Quatre tables rondes, autour des priorités et stratégies de l’OIF, du territoire francophone, de la paix et de la sécurité, et de la création et des médias dans la francophonie, ont été organisées pour faire un bilan de 45 années de construction institutionnelle francophone.
Selon l’organisateur du colloque qui a voulu terminer sur une note humoristique, Benjamin Boutin, il reste à créer Air Francophonie, qui pourra demain relier les grandes métropoles de la francophonie dans le monde.
D’autres pistes ont été mentionnées lors de ce colloque telles que favoriser le sentiment d’appartenance au monde francophone, faciliter l’accès à des livres écrits en français, mais encore développer l’esprit critique des jeunes afin de lutter contre la radicalisation
Cette petite chose de trois minutes…
La dernière table ronde, Francophonie, création et médias, a réuni, en fin d’après-midi, Louise Beaudoin, ancienne ministre, Monique Giroux, animatrice à Radio-Canada, Marie-Philippe Bouchard, nouvelle directrice de TV5 Canada et Rodney Saint-Éloi, poète et écrivain, autour de Dominique Payette.
Pour marquer la particularité du fait francophone, Monique Giroux a rappelé que Charles Aznavour regrette que l’on soit obligé de préciser « chanson française » lorsqu’on évoque la chanson, car selon lui, tout le reste n’est que de la musique. L’animatrice a également confié à l’auditoire que la chanson, « cette petite chose de trois minutes », a remplacé pour elle quelques cours de philo ennuyants, et qu’elle a rêvé de la France avec la chanson française.

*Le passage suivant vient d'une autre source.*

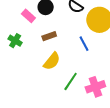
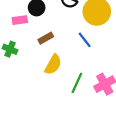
pink rectangle: (28, 16) -> (20, 20), turned -40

Et alors que de nombreux jeunes veulent chanter en anglais, pour être mieux entendus, elle explique : « C’est à nous de donner toute la place à cette chanson francophone ».
L’ancienne ministre péquiste, Louise Beaudoin, a plaidé pour la création d’un espace francophone, mais n’a pas manqué de noter l’absence de volonté politique pour le construire. Selon elle, la diversité linguistique et culturelle de la francophonie, devrait pouvoir s’y exprimer. Elle indique que le numérique ne favorise pas la diversité culturelle, puisque 10 langues seulement dominent l’internet, alors que 6 000 sont parlées dans le monde. Le français occupent la 5e place de ce palmarès.
Fraichement nommée à la tête de TV5 Québec-Canada, Marie-Philippe Bouchard a rappelé que son média s’adresse à 10 millions de francophones et francophiles au pays, et qu’il était « trait d’union de la francophonie québécoise, canadienne et internationale ». » Au-delà des communautés territoriales traditionnelles, les communautés d’intérêt sont un formidable terrain de jeu », a ajouté la dirigeante.
Rodney Saint-Éloi, quant à lui, a indiqué qu’il fallait penser la relation au sein de la francophonie, et « sortir du fait colonial, pour sortir de la condescendance et créer une relation conviviale ».
L’unité dans la diversité
Afin de mettre en relief la présence de l’espace francophone au sein des Amériques, Charles Larroque, Directeur exécutif du Conseil pour le développement du français en Louisiane s’est prononcé lors d’une courte entrevue vidéo sur la résistance et la fraternité des francophones de Louisiane en évoquant notamment le néologisme de solastalgie ou ce mal du pays que l’on ressent chez soi.
La Louisiane est l’État le plus francophone des États-Unis. Le créole, le français et l’anglais y sont parlés. Pour M. Charles Larroque, « l’OIF est un moyen de préserver cette triple culture ». L’occasion de rappeler que « la culture ne doit pas être victime d’une marchandisation brutale » comme l’a mentionné Rodney Saint-Éloi, spécialiste de littérature francophone et directeur général des éditions Mémoire d’encrier lors du colloque.